くろめの記録置き場

ドラマや映画の感想等の備忘録。(あくまで個人の感想です)

『殺戮にいたる病』感想。

『新装版 殺戮にいたる病』

作者:我孫子武丸

出版社講談社

 

個人的評価:10/100

 

 

あらすじ程度のネタバレ(大体どんな話か)を含む感想。

 

いやあ、これを読む前は期待したものです。

『殺戮にいたる病』は有名ですし類似したタイトルは沢山あるので、どんなにか面白いのだろう、と。

例えばフリーゲームの『死に至る病

www.freem.ne.jp

なんかが個人的には浮かびます。

他にも映画で『死刑にいたる病』などあるそうで。

まあ、タイトルの元ネタは聖書の『ヨハネによる福音書』第11章4節から・キルケゴールが著書に『死に至る病』と名付け→我孫子武丸さんが著書に『殺戮にいたる病』と名付けたようですが。

 

すごいぞすごいぞと噂の小説、読んでみたわけですが……。

 

なんつーか…………ひたすら変態殺人鬼の殺人シーンとセックス(オナニー)シーンを四時間十五分近く長々と見せつけられた挙句「だからなに?」というオチだった、って感じで…………。

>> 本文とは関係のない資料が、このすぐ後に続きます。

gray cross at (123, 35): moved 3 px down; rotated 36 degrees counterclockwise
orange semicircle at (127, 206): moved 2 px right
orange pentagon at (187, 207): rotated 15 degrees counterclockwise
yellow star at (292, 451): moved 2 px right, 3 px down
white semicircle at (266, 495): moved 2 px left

時間の無駄、といいたくなるようなものだったな正直…………。

半分くらいに短くできたと思うよこれ。殺人(セックス・オナニー)シーン長々と何回も書き過ぎ。

稔パートくる度に「またかよ……」ってなったし。

まあ発想のえげつなさとかはなかなかなんですけどね……。

PixivでならR-18設定にしちゃうような内容なんだけど、こういうのって別にいいのかな。

一次創作ならいいのかなあ……?

キルケゴールの引用? もちょくちょく入るんだけどなんの意味があるんだこれ。

特にストーリーに関わるでもなく……。

 

登場人物もまともな奴がほぼいない。

稔はいわずもがな犯人(冒頭で判明しているしなんなら帯にも書いてあったことがあったそうなので、ネタバレの域ではない)で女を殺しまくるやべーヤツなのですが、母親の雅子も息子の部屋を毎日のように漁りエロ本のチェックゴミ箱のチェックをしてマスターベーションの回数すらも把握しています。なんだこいつ。

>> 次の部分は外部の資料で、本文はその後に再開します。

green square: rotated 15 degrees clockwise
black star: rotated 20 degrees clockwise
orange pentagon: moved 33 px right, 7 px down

そして被害者の敏子の妹・かおるですが、姉を殺した犯人を捕まえるため己の身を危険に晒す勇気ある女……かと思えばですね、コイツも大分最悪なんですよね。姉がかわいそう。

樋口はマシですが、「?」と思うところはある。でもまあメインの中では一番マシ。

新聞記者は性格が悪いし……教授もまあうん。

まともなのって樋口、敏子、愛、野本、後あの人くらいじゃないでしょうか。

好きになれるような登場人物はおらず感情移入できないから、叙述トリックされても、うん、「だからなに?」っていう……。

 

例えば大長編ドラえもんで初登場のオリキャラがいたとしてですよ。

「そいつが犯人だ!」と思っていたのに「実はのび太が犯人でした!」ってなったらそりゃ「ええっ、あののび太くんが!?」ってなりますけどね。

だって俺達はのび太の怖がりでやさしい性格を知っているし、なによりのび太に好意を抱いているわけですから。

感情移入できないような人物ばかりで叙述トリックをされてもなあ……。

 

いやでも『嘘つきみーくんと壊れたまーちゃん』の叙述トリックは「ええー!」ってなったんですよね。特にみーくんもまーちゃんも好きってわけではないんですけども。あれは意外でした。となると感情移入の問題ではないのかなぁ……?

まあとにかく、『殺戮にいたる病』に関しては明かされたところで「だからなに?」ってなりましたね……。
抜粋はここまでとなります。